Armenia. La politica estera svizzera è chiamata in causa (Cath.ch 08.05.24)
La commissione Giustizia e pace dei vescovi svizzeri in un comunicato rende noto che l’Armenia, la più piccola repubblica del Caucaso meridionale, affronta nuove minacce dopo l’espulsione di circa 150.000 armeni dal Nagorno-Karabakh da parte dell’Azerbaigian, il quale rivendica un corridoio nel sud dell’Armenia per ottenere un accesso diretto alla sua exclave Naxçıvan. Per evitare che la situazione sfoci in un ulteriore conflitto militare, la politica estera svizzera deve assumere una posizione più decisa in favore di una soluzione pacifica del conflitto.
La Commissione nazionale svizzera Giustizia e Pace e la rete delle Commissioni europee Giustizia e Pace sono preoccupate per le attuali tensioni nel Caucaso meridionale. In qualità di membro del Consiglio per i diritti umani delle Nazioni Unite, la Svizzera si dovrebbe impegnare per i diritti umani e il rispetto del diritto internazionale. Questa appartenenza comporta anche una responsabilità politica. Se la Svizzera vuole essere all’altezza delle proprie aspirazioni, dei propri interessi e del suo rapporto ultracentenario con la popolazione armena, deve assumere un ruolo più impegnato in politica estera.
Nel corso di discussioni e scambi con ONG, organizzazioni umanitarie ed esperti politici sul campo, Giustizia e Pace ha osservato che, nonostante le concessioni sostanziali fatte dall’Armenia nei negoziati di pace in corso, le posizioni dure e inasprite dell’Azerbaigian rimangono invariate. La minaccia di ulteriori interventi militari è nell’aria. L’Azerbaigian è sostenuto dalla Turchia, mentre la Russia non onora i suoi obblighi di alleanza nei confronti dell’Armenia dal 2020. Ciò rende la situazione sul terreno una polveriera.
La risposta dell’Armenia alla situazione precaria di lunga data è di rivolgersi sempre più all’Europa, in particolare all’UE, a partire dal 2020. Anche la Svizzera ha dichiarato ufficialmente la propria disponibilità ad avvicinarsi all’Armenia da una prospettiva politica europea.
Per Giustizia e Pace, i seguenti aspetti della politica estera svizzera sono di primaria importanza dal punto di vista dell’etica della pace.
Il Consiglio federale e, se competente, il Parlamento dovrebbero:
- insistere sull’attuazione di tutte le decisioni e raccomandazioni pertinenti della Corte internazionale di giustizia e della Corte europea dei diritti dell’uomo in relazione al conflitto tra Armenia e Azerbaigian;
- adoperarsi per il rilascio di tutti i prigionieri di guerra e degli ostaggi detenuti dalle autorità azere arbitrariamente e, secondo il diritto internazionale, illegalmente;
- fare pressione su entrambe le parti, in particolare sull’Azerbaigian, per risolvere tutte le questioni in sospeso esclusivamente attraverso negoziati e con mezzi pacifici, nel pieno rispetto della sovranità e dell’integrità territoriale di ciascun Paese e del diritto internazionale.
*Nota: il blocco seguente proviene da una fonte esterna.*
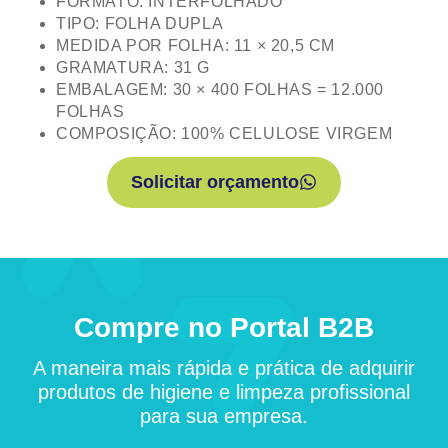
FORMATO: INTERFOLHADO
TIPO: FOLHA DUPLA
MEDIDA POR FOLHA: 11 × 20,5 CM
GRAMATURA: 31 G
EMBALAGEM: 30 × 400 FOLHAS = 12.000
FOLHAS
COMPOSIÇÃO: 100% CELULOSE VIRGEM
Solicitar orçamento
Compre no Portal B2B
A maneira mais rápida e prática de adquirir
produtos de higiene e limpeza profissional
para sua empresa.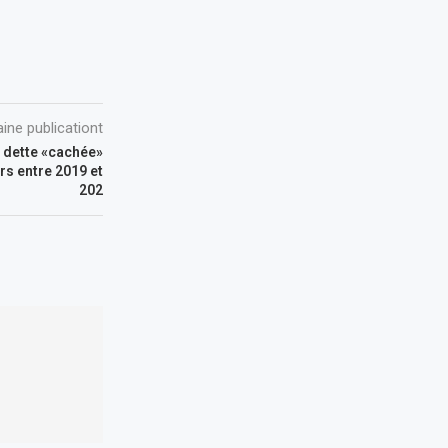
ine publicationt
 dette «cachée»
ars entre 2019 et
202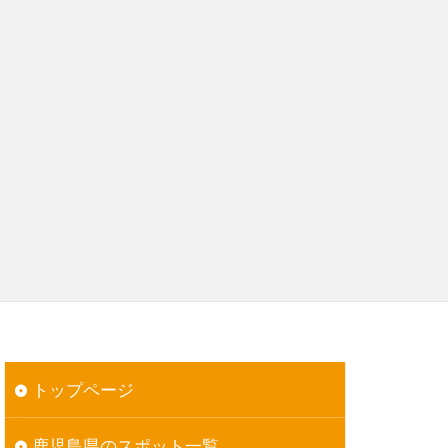
トップページ
鹿児島県のスポット一覧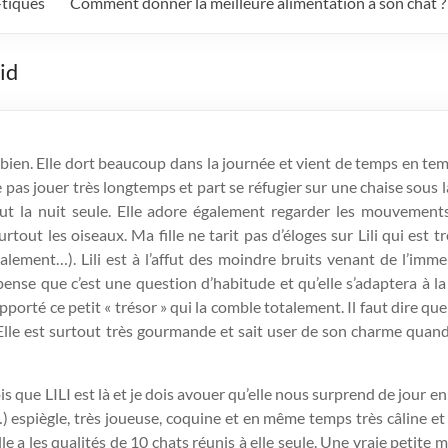
-tiques
Comment donner la meilleure alimentation à son chat ?
rid
 bien. Elle dort beaucoup dans la journée et vient de temps en te
 pas jouer très longtemps et part se réfugier sur une chaise sous l
out la nuit seule. Elle adore également regarder les mouvement
rtout les oiseaux. Ma fille ne tarit pas d’éloges sur Lili qui est t
galement…). Lili est à l’affut des moindre bruits venant de l’imme
pense que c’est une question d’habitude et qu’elle s’adaptera à l
pporté ce petit « trésor » qui la comble totalement. Il faut dire que 
le est surtout très gourmande et sait user de son charme quand 
s que LILI est là et je dois avouer qu’elle nous surprend de jour en 
é…) espiègle, très joueuse, coquine et en même temps très câline et
le a les qualités de 10 chats réunis à elle seule. Une vraie petite 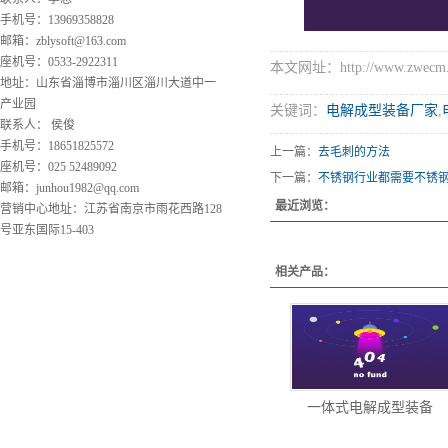
手机号：13969358828
邮箱：
zblysoft@163.com
座机号：0533-2922311
本文网址：http://www.zwecm.c
地址：山东省淄博市淄川区淄川大道中一
产业园
关键词：
电解成型装备厂家
,
联系人： 侯俊
手机号：18651825572
上一篇：
去毛刺的方法
座机号：025 52489092
下一篇：
不锈钢行业都需要不锈
邮箱：
junhou1982@qq.com
最近浏览：
营销中心地址：江苏省南京市雨花西路128
号亚东国际15-403
相关产品：
一体式电解成型装备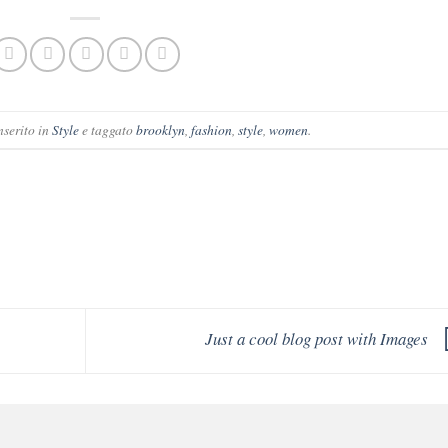
nserito in
Style
e taggato
brooklyn
,
fashion
,
style
,
women
.
Just a cool blog post with Images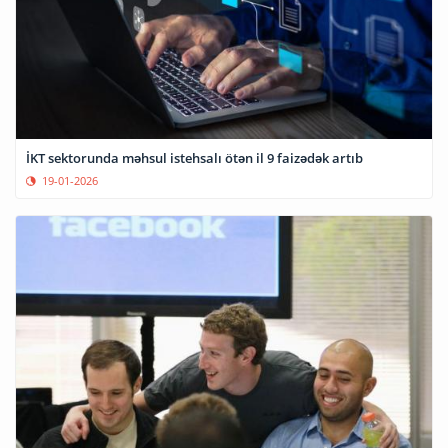
İKT sektorunda məhsul istehsalı ötən il 9 faizədək artıb
19-01-2026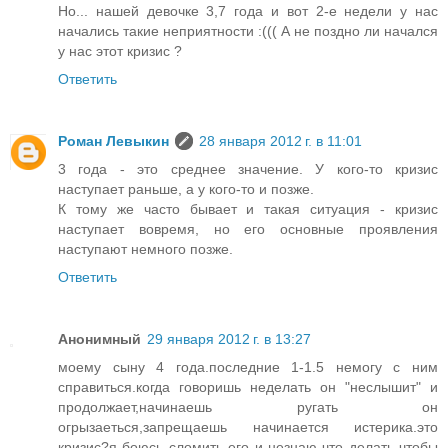
Но... нашей девочке 3,7 года и вот 2-е недели у нас
начались такие неприятности :((( А не поздно ли начался
у нас этот кризис ?
Ответить
Роман Левыкин
28 января 2012 г. в 11:01
3 года - это среднее значение. У кого-то кризис
наступает раньше, а у кого-то и позже.
К тому же часто бывает и такая ситуация - кризис
наступает вовремя, но его основные проявления
наступают немного позже.
Ответить
Анонимный
29 января 2012 г. в 13:27
моему сыну 4 года.последние 1-1.5 немогу с ним
справиться.когда говоришь неделать он "неслышит" и
продолжает,начинаешь ругать он
огрызаеться,запрещаешь начинается истерика.это
кризис?я боюсь сломить его и незнаю что делать чтобы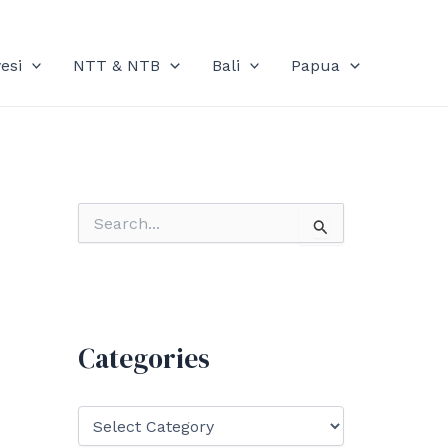
esi
NTT & NTB
Bali
Papua
S
e
a
r
c
h
f
Categories
o
r
:
C
a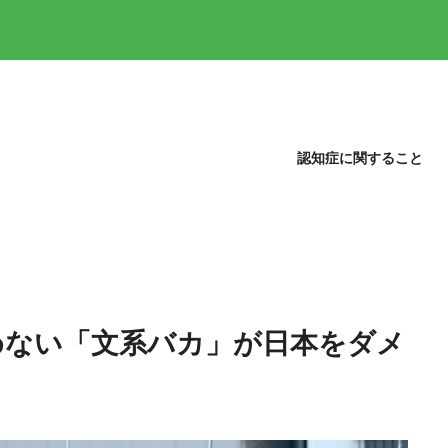
認知症に関すること
めない「文系バカ」が日本をダメ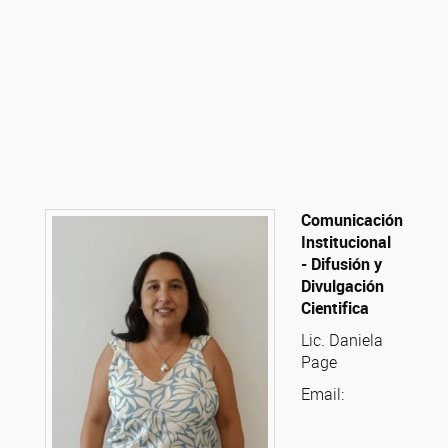
Comunicación
Institucional
-
Difusión y
Divulgación
Cientifica
Lic. Daniela
Page
Email: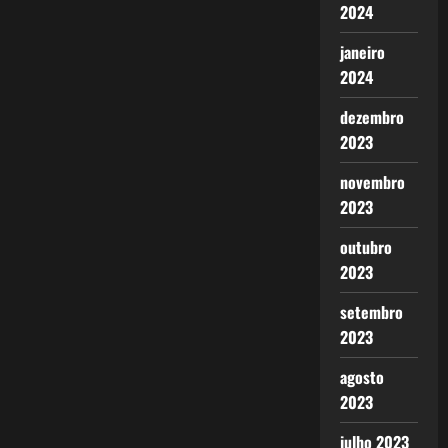
2024
janeiro
2024
dezembro
2023
novembro
2023
outubro
2023
setembro
2023
agosto
2023
julho 2023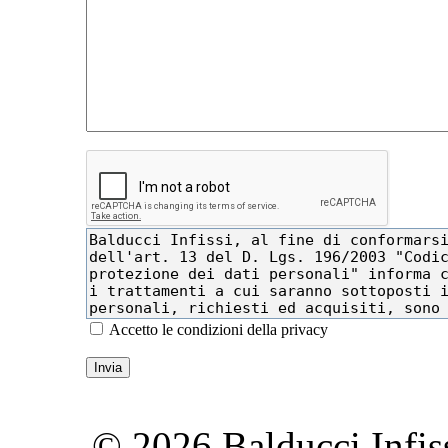
Accetto le condizioni della privacy
© 2026 Balducci Infis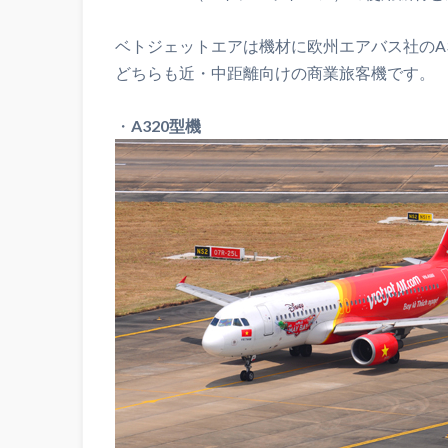
ベトジェットエアは機材に欧州エアバス社のA3
どちらも近・中距離向けの商業旅客機です。
・
A320型機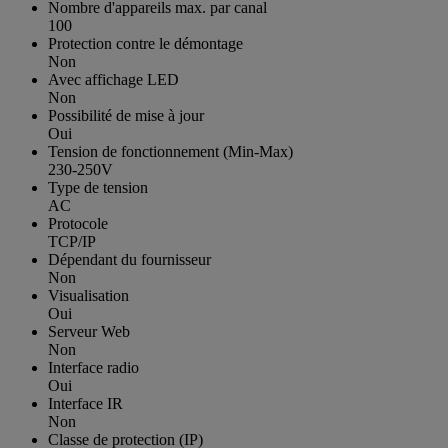
Nombre d'appareils max. par canal
100
Protection contre le démontage
Non
Avec affichage LED
Non
Possibilité de mise à jour
Oui
Tension de fonctionnement (Min-Max)
230-250V
Type de tension
AC
Protocole
TCP/IP
Dépendant du fournisseur
Non
Visualisation
Oui
Serveur Web
Non
Interface radio
Oui
Interface IR
Non
Classe de protection (IP)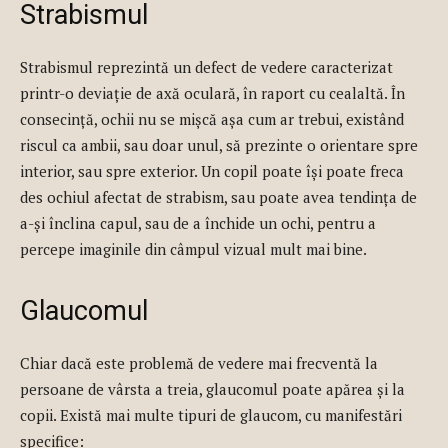
Strabismul
Strabismul reprezintă un defect de vedere caracterizat
printr-o deviație de axă oculară, în raport cu cealaltă. În
consecință, ochii nu se mișcă așa cum ar trebui, existând
riscul ca ambii, sau doar unul, să prezinte o orientare spre
interior, sau spre exterior. Un copil poate își poate freca
des ochiul afectat de strabism, sau poate avea tendința de
a-și înclina capul, sau de a închide un ochi, pentru a
percepe imaginile din câmpul vizual mult mai bine.
Glaucomul
Chiar dacă este problemă de vedere mai frecventă la
persoane de vârsta a treia, glaucomul poate apărea și la
copii. Există mai multe tipuri de glaucom, cu manifestări
specifice: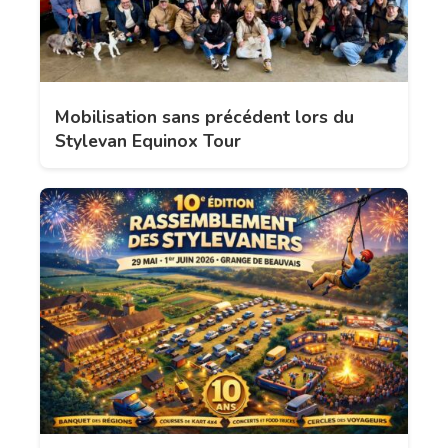
Mobilisation sans précédent lors du
Stylevan Equinox Tour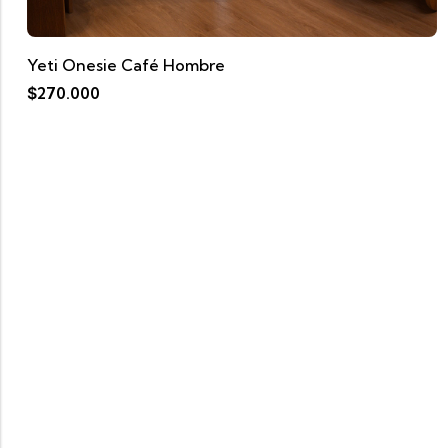
Yeti Onesie Café Hombre
$
270.000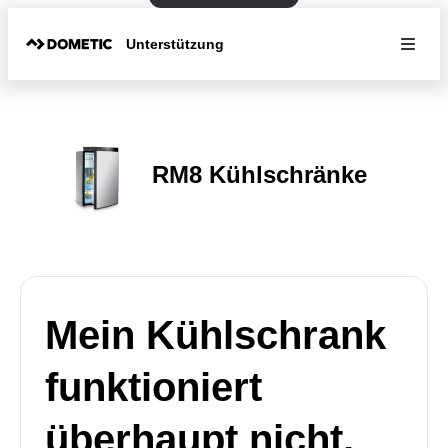
Unterstützung
RM8 Kühlschränke
Mein Kühlschrank
funktioniert
überhaupt nicht.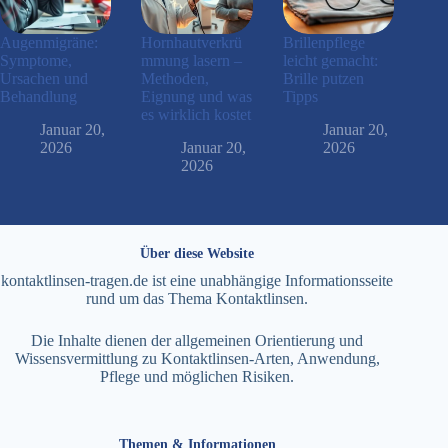
Augenmigräne:
Hornhautverkrü
Brillenpflege
Symptome,
mmung lasern –
leicht gemacht:
Ursachen und
Methoden,
Brille putzen
Behandlung
Eignung und was
Tipps
es wirklich kostet
Januar 20,
Januar 20,
2026
Januar 20,
2026
2026
Über diese Website
kontaktlinsen-tragen.de ist eine unabhängige Informationsseite
rund um das Thema Kontaktlinsen.
Die Inhalte dienen der allgemeinen Orientierung und
Wissensvermittlung zu Kontaktlinsen-Arten, Anwendung,
Pflege und möglichen Risiken.
Themen & Informationen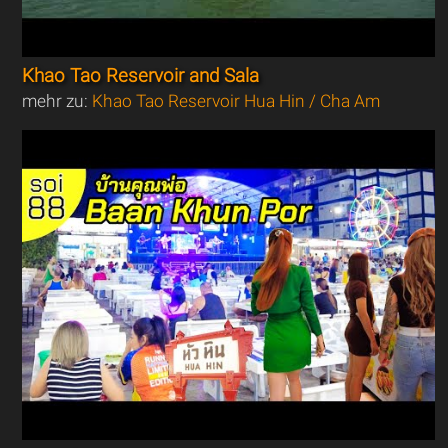
Khao Tao Reservoir and Sala
mehr zu:
Khao Tao Reservoir Hua Hin / Cha Am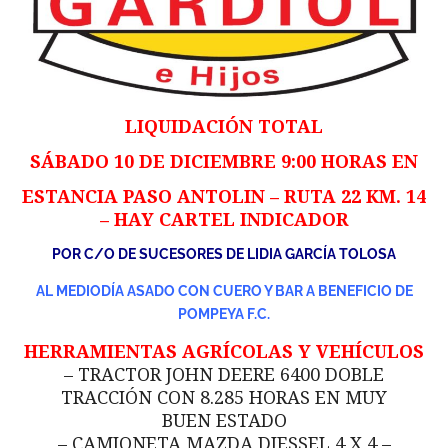
LIQUIDACIÓN TOTAL
SÁBADO 10 DE DICIEMBRE 9:00 HORAS EN
ESTANCIA PASO ANTOLIN – RUTA 22 KM. 14
– HAY CARTEL INDICADOR
POR C/O DE SUCESORES DE LIDIA GARCÍA TOLOSA
AL MEDIODÍA ASADO CON CUERO Y BAR A BENEFICIO DE
POMPEYA F.C.
HERRAMIENTAS AGRÍCOLAS Y VEHÍCULOS
– TRACTOR JOHN DEERE 6400 DOBLE
TRACCIÓN CON 8.285 HORAS EN MUY
BUEN ESTADO
– CAMIONETA MAZDA DIESSEL 4 X 4 –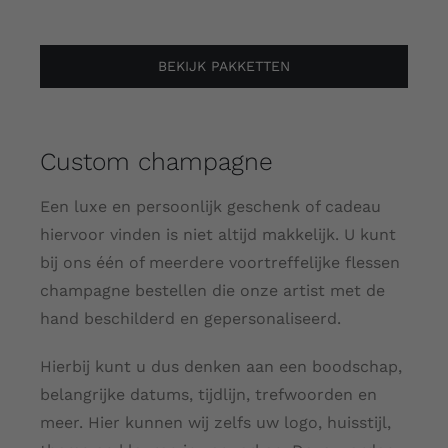
BEKIJK PAKKETTEN
Custom champagne
Een luxe en persoonlijk geschenk of cadeau
hiervoor vinden is niet altijd makkelijk. U kunt
bij ons één of meerdere voortreffelijke flessen
champagne bestellen die onze artist met de
hand beschilderd en gepersonaliseerd.
Hierbij kunt u dus denken aan een boodschap,
belangrijke datums, tijdlijn, trefwoorden en
meer. Hier kunnen wij zelfs uw logo, huisstijl,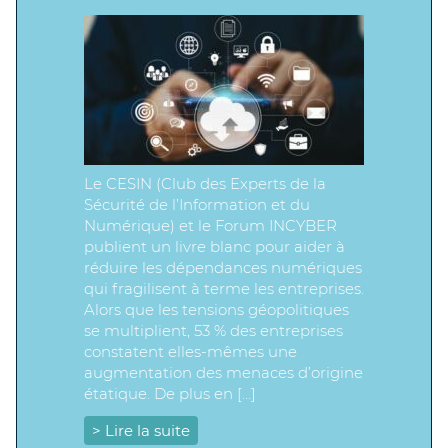
Le CESIN (Club des Experts de la
Sécurité de l’Information et du
Numérique) et le Forum INCYBER
publient un livre blanc pour aider à
réduire les dépendances numériques
qui fragilisent à terme les entreprises.
Alors que les tensions géopolitiques
se multiplient, 53 % des entreprises
constatent elles-mêmes une
augmentation des menaces d’origine
étatique. De plus en […]
> Lire la suite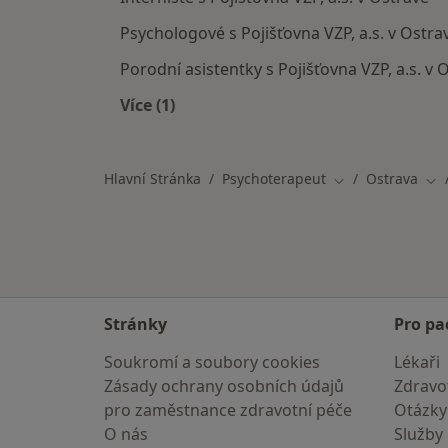
Psychologové s Pojišťovna VZP, a.s. v Ostra
Porodní asistentky s Pojišťovna VZP, a.s. v 
Více (1)
Více v kategorii: Specialisté, kteří ma
Hlavní Stránka
Psychoterapeut
Ostrava
Změna města
Zm
Stránky
Pro pa
Soukromí a soubory cookies
Lékaři
Zásady ochrany osobních údajů
Zdravot
pro zaměstnance zdravotní péče
Otázky
O nás
Služby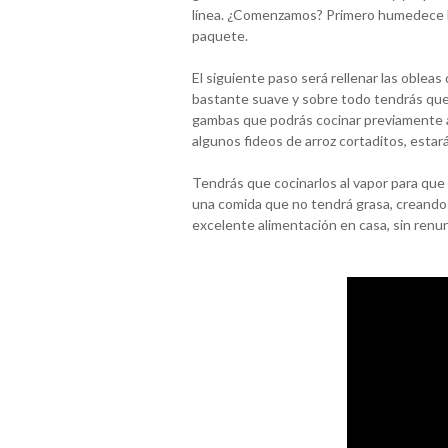
línea. ¿Comenzamos? Primero humedece la
paquete.
El siguiente paso será rellenar las obleas 
bastante suave y sobre todo tendrás que u
gambas que podrás cocinar previamente a
algunos fideos de arroz cortaditos, estar
Tendrás que cocinarlos al vapor para que 
una comida que no tendrá grasa, creando 
excelente alimentación en casa, sin renunc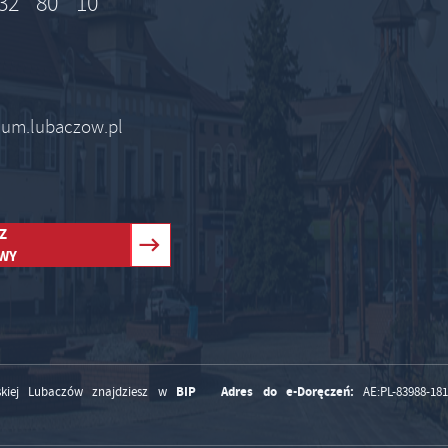
32 80 10
 um.lubaczow.pl
Z
WY
BIP
Adres do e-Doręczeń:
kiej Lubaczów znajdziesz w
AE:PL-83988-18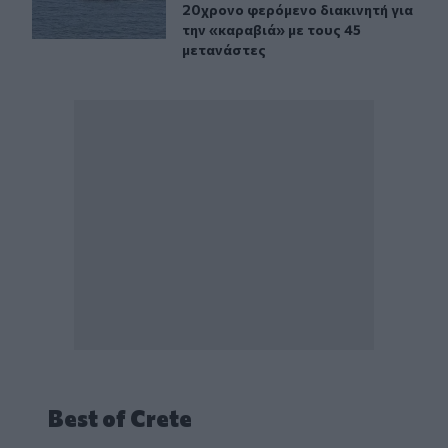
20χρονο φερόμενο διακινητή για
την «καραβιά» με τους 45
μετανάστες
Best of Crete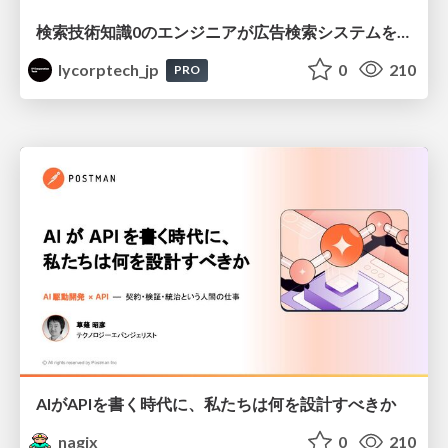
検索技術知識0のエンジニアが広告検索システムを内製化して運用するまで
lycorptech_jp
0
210
PRO
AIがAPIを書く時代に、私たちは何を設計すべきか
nagix
0
210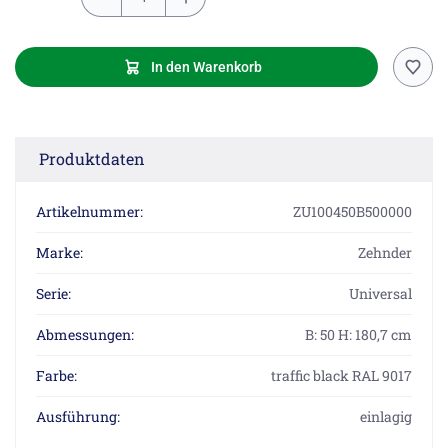
In den Warenkorb
Produktdaten
Artikelnummer:
ZU100450B500000
Marke:
Zehnder
Serie:
Universal
Abmessungen:
B: 50 H: 180,7 cm
Farbe:
traffic black RAL 9017
Ausführung:
einlagig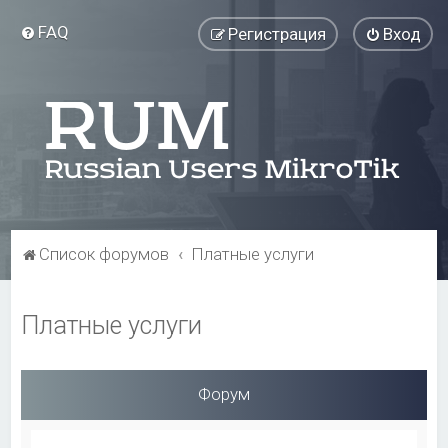
FAQ
Регистрация
Вход
Список форумов
Платные услуги
Платные услуги
Форум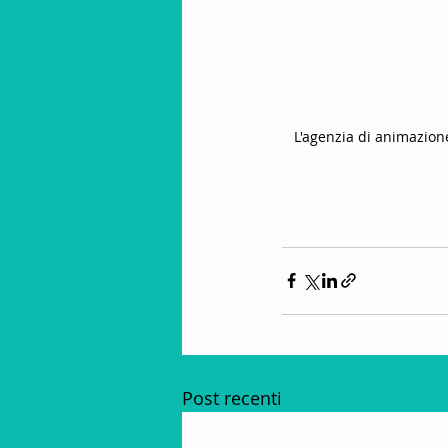
L'agenzia di animazione
Post recenti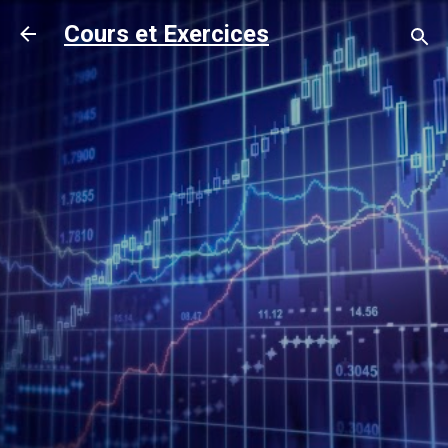
Accéder au contenu principal
Cours et Exercices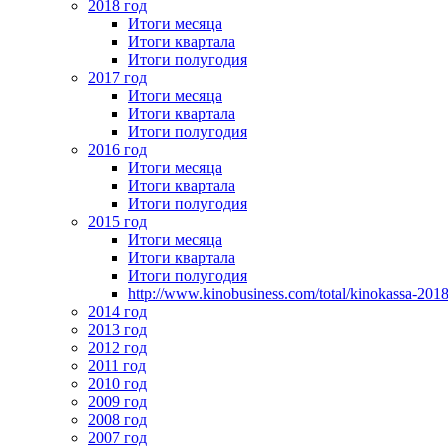
2018 год
Итоги месяца
Итоги квартала
Итоги полугодия
2017 год
Итоги месяца
Итоги квартала
Итоги полугодия
2016 год
Итоги месяца
Итоги квартала
Итоги полугодия
2015 год
Итоги месяца
Итоги квартала
Итоги полугодия
http://www.kinobusiness.com/total/kinokassa-201
2014 год
2013 год
2012 год
2011 год
2010 год
2009 год
2008 год
2007 год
Occorre astenersi dall’uso della forza e dalla minaccia della forza;
- adoperarsi per garantire che l’Azerbaigian si astenga da discorsi di odio discriminatorio e da continue dichiarazioni istigatorie volte a denigrare la comunità etnica armena;
- fornire ai circa 150.000 rifugiati e sfollati in Armenia un’assistenza per l’integrazione e l’avviamento economico commisurata alla tradizione umanitaria e alle risorse finanziarie della Svizzera;
- perseguire l’obiettivo di un ritorno sicuro, volontario e permanente di tutti gli armeni sfollati dalla loro patria del Nagorno-Karabakh e contribuire a far sì che possano condurre una vita libera da paure, intimidazioni e discriminazioni nella loro patria;
- contribuire attivamente a garantire che una missione guidata dall’UNESCO, composta da esperti internazionali e locali indipendenti, abbia accesso al Nagorno-Karabakh per documentare lo stato degli antichi siti di fede cristiana e garantirne la conservazione;
- contrastare qualsiasi altra violazione da parte dell’Azerbaigian che non tenga conto delle rivendicazioni dell’Armenia all’integrità territoriale secondo il diritto internazionale, alla rinuncia alla forza armata richiesta a livello internazionale e alla protezione delle minoranze, con mezzi legali, economici e politici i più rigorosi possibili, comprese sanzioni mirate contro i responsabili.
Con una simile posizione, la politica estera svizzera può contribuire, nel proprio interesse, in modo credibile e preventivo a uno sviluppo più stabile e pacifico del Caucaso meridionale.